In the attempt to let it speak its own name, authors of fiction have since the turn of the 20th century developed increasingly nuanced representations of madness. Such complicated productions of literary madness, I suggest, can be understood in terms of a rich fusion of philosophical inquiry and narratology. Through a reading of László Krasznahorkai’s novel War and War, I highlight how madness is staged as a form of extreme alienation resulting from a process of anticommunicative monologic speech.
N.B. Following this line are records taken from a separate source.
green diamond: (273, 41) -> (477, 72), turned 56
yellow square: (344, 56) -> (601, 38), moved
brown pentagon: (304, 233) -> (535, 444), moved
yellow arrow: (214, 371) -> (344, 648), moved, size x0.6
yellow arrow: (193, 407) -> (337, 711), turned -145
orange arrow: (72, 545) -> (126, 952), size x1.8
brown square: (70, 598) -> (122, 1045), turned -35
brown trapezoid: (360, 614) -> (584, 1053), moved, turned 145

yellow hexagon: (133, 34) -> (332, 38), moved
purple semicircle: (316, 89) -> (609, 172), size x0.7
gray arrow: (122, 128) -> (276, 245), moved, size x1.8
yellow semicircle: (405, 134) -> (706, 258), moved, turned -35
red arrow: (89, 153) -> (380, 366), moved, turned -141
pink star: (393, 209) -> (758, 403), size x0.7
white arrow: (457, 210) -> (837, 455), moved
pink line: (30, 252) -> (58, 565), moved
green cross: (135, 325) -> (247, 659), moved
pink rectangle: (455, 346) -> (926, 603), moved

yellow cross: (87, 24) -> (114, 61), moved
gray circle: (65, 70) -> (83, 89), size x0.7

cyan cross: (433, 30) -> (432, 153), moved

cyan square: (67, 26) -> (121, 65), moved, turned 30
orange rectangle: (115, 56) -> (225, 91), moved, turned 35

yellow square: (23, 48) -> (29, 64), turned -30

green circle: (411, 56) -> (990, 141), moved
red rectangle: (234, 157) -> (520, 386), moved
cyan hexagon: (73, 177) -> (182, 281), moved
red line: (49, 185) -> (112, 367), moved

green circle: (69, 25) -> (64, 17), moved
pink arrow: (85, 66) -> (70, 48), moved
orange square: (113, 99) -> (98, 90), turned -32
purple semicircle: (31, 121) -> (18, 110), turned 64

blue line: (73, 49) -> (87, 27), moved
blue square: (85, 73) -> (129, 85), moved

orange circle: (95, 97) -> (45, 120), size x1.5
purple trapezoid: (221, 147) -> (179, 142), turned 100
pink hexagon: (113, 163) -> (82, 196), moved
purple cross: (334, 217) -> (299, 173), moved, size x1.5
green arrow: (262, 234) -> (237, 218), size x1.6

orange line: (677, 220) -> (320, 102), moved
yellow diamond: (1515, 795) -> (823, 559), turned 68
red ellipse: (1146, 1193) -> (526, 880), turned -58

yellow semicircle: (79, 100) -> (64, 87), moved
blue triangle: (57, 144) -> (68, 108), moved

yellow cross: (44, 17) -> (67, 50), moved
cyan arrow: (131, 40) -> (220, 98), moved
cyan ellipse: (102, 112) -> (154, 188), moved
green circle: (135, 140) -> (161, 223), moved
Building from Paul Buchholz concept of verbal nihilism, I argue that the protagonist of Krasznahorkai’s novel is engaged in an unsustainable process of creative unmaking that leads to madness and his suicide. Further, as enabled by Krasznahorkai’s use of narrative ambiguity, my analysis will also shed light on some of the ways that literature can engage with the theoretical and philosophical traditions of the problem of madness. Though some critics would argue that the novel’s extratextual footprint is suggestive of an attempt at reaching out to a community of outsiders, my analysis argues that the text’s overall trajectory of creative unmaking points to their identity as ultimately empty signifiers.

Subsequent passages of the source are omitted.